O presidente do Governo Regional abriu essa porta, apesar de ainda há cinco dias ter dito que a melhor coisa que podia acontecer era o Governo cair. Mas, ao fim do dia, o presidente do PSD, Rui Rio, disse ter garantias de que tal não irá acontecer.
Outra hipótese de o OE para 2022 ainda sobreviver à votação marcada para esta quarta-feira seria não haver votação da proposta. É uma possibilidade muitas vezes usada nos trabalhos parlamentares, sobretudo quando vários partidos têm propostas sobre um mesmo assunto e aceitam que os projetos baixem à especialidade sem votação para serem consensualizadas. Depois do trabalho em comissão, a versão final sobe ao plenário e é votada, consecutivamente, na generalidade, na especialidade e em votação final global.
Isso implica, contudo, que um dos partidos apresente um requerimento para a descida à comissão e esse requerimento tem de ser aprovado. A Renascença questionou o Governo sobre essa hipótese e a resposta é que não estava a ser considerada. E, terça-feira à noite, no programa “É ou não é?”, da RTP, os partidos da esquerda também a descartaram.

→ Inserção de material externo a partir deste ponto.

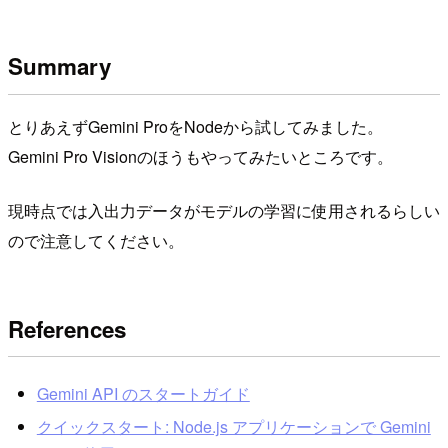
Summary
とりあえずGemini ProをNodeから試してみました。
Gemini Pro Visionのほうもやってみたいところです。
現時点では入出力データがモデルの学習に使用されるらしい
ので注意してください。
References
Gemini API のスタートガイド
クイックスタート: Node.js アプリケーションで Gemini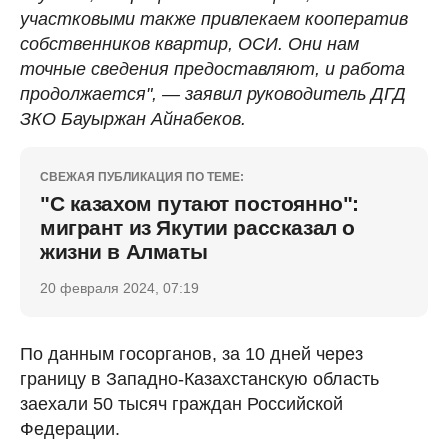
участковыми также привлекаем кооператив
собственников квартир, ОСИ. Они нам
точные сведения предоставляют, и работа
продолжается", — заявил руководитель ДГД
ЗКО Бауыржан Айнабеков.
СВЕЖАЯ ПУБЛИКАЦИЯ ПО ТЕМЕ:
"С казахом путают постоянно":
мигрант из Якутии рассказал о
жизни в Алматы
20 февраля 2024, 07:19
По данным госорганов, за 10 дней через
границу в Западно-Казахстанскую область
заехали 50 тысяч граждан Российской
Федерации.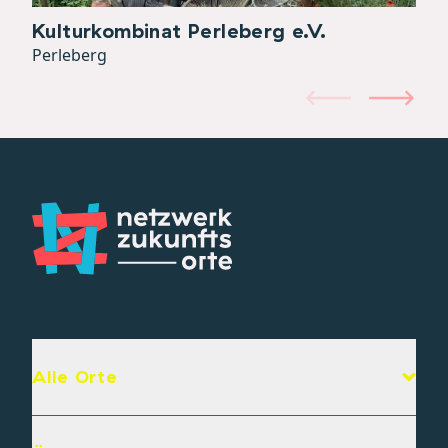
Kulturkombinat Perleberg e.V.
Perleberg
Alle Orte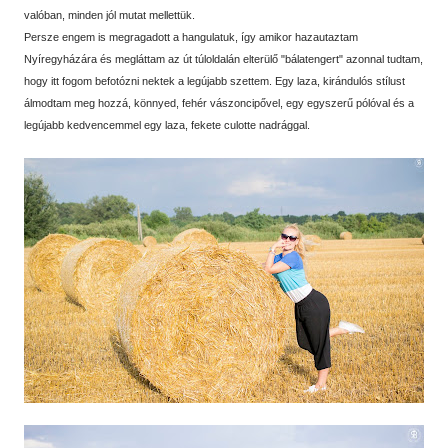
valóban, minden jól mutat mellettük.
Persze engem is megragadott a hangulatuk, így amikor hazautaztam
Nyíregyházára és megláttam az út túloldalán elterülő "bálatengert" azonnal tudtam,
hogy itt fogom befotózni nektek a legújabb szettem. Egy laza, kirándulós stílust
álmodtam meg hozzá, könnyed, fehér vászoncipővel, egy egyszerű pólóval és a
legújabb kedvencemmel egy laza, fekete culotte nadrággal.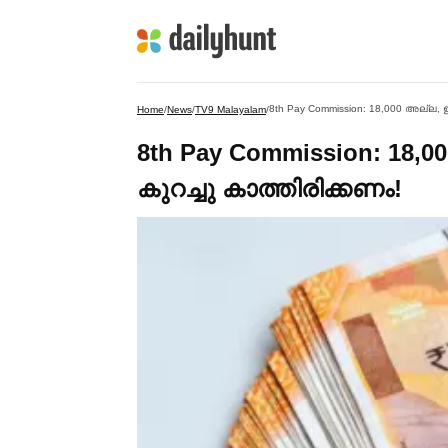
8th Pay Commission: 18,000 അല്ല, ഇ
Home
/
News
/
TV9 Malayalam
/
8th Pay Commission: 18,0
കുറച്ചു കാത്തിരിക്കണം!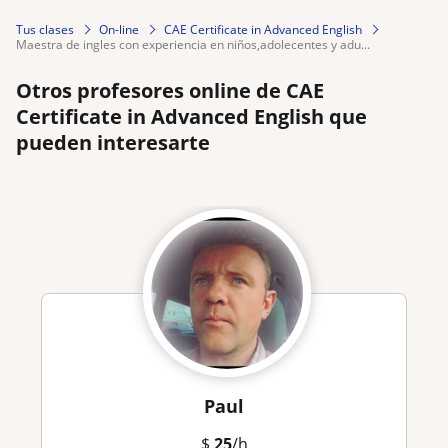
Tus clases
On-line
CAE Certificate in Advanced English
maestra de ingles con experiencia en niños,adolecentes y adu...
Otros profesores online de CAE
Certificate in Advanced English que
pueden interesarte
Paul
$
25
/h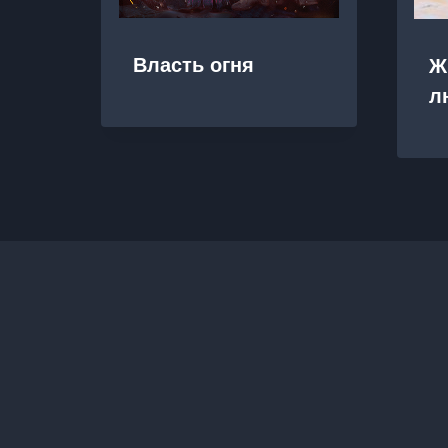
Власть огня
Ж
л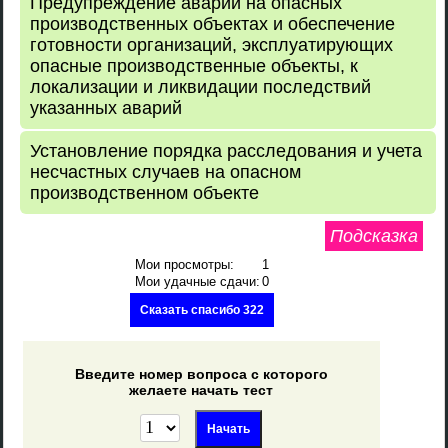
Предупреждение аварий на опасных
производственных объектах и обеспечение
готовности организаций, эксплуатирующих
опасные производственные объекты, к
локализации и ликвидации последствий
указанных аварий
Установление порядка расследования и учета
несчастных случаев на опасном
производственном объекте
Подсказка
Мои просмотры:
1
Мои удачные сдачи:
0
Сказать спасибо 322
Введите номер вопроса с которого
желаете начать тест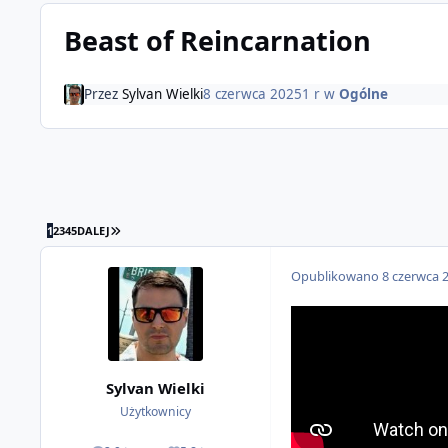
Beast of Reincarnation
Przez
Sylvan Wielki
8 czerwca 2025
1 r
w
Ogólne
OSTATNIA STRONA
1
2
3
4
5
DALEJ
Opublikowano
8 czerwca 
Sylvan Wielki
Użytkownicy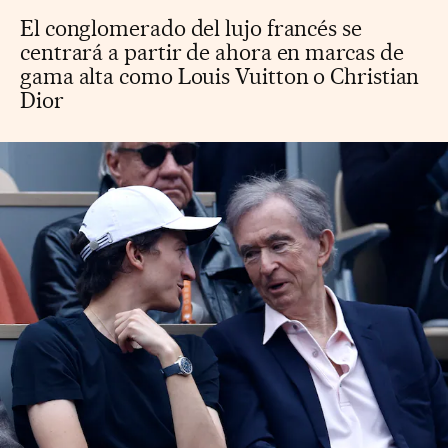
El conglomerado del lujo francés se
centrará a partir de ahora en marcas de
gama alta como Louis Vuitton o Christian
Dior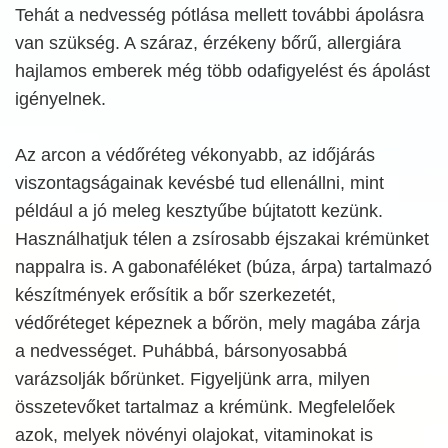
Tehát a nedvesség pótlása mellett további ápolásra
van szükség. A száraz, érzékeny bőrű, allergiára
hajlamos emberek még több odafigyelést és ápolást
igényelnek.
Az arcon a védőréteg vékonyabb, az időjárás
viszontagságainak kevésbé tud ellenállni, mint
például a jó meleg kesztyűbe bújtatott kezünk.
Használhatjuk télen a zsírosabb éjszakai krémünket
nappalra is. A gabonaféléket (búza, árpa) tartalmazó
készítmények erősítik a bőr szerkezetét,
védőréteget képeznek a bőrön, mely magába zárja
a nedvességet. Puhábbá, bársonyosabbá
varázsolják bőrünket. Figyeljünk arra, milyen
összetevőket tartalmaz a krémünk. Megfelelőek
azok, melyek növényi olajokat, vitaminokat is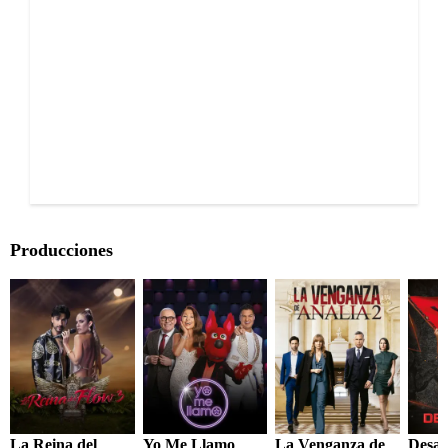
Producciones
La Reina del
Yo Me Llamo
La Venganza de
Desaf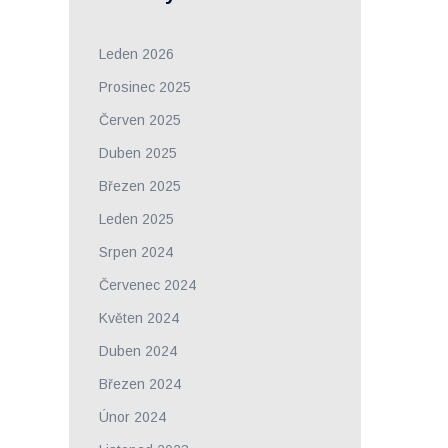
Leden 2026
Prosinec 2025
Červen 2025
Duben 2025
Březen 2025
Leden 2025
Srpen 2024
Červenec 2024
Květen 2024
Duben 2024
Březen 2024
Únor 2024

O socialista João Paulo Correia disse que a lei de enquadramento orçamental não afasta essa possibilidade, ainda que o Regimento da Assembleia da República (AR) possa colocar algumas dúvidas. Mas “é um tema que não foi discutido” pela bancada do PS.
“Estou muito seguro de que isso não é possível”, disse, por seu lado, o comunista João Oliveira, argumentando que o regimento da AR não o permite. “O pior sinal que pode haver é a Assembleia da República enredar-se numa discussão desse tipo”, disse o líder da bancada do PCP.
“Achava um péssimo sinal que o Parlamento se perdesse em truques de secretaria em vez de discutir política”, rematou a deputada bloquista Mariana Mortágua.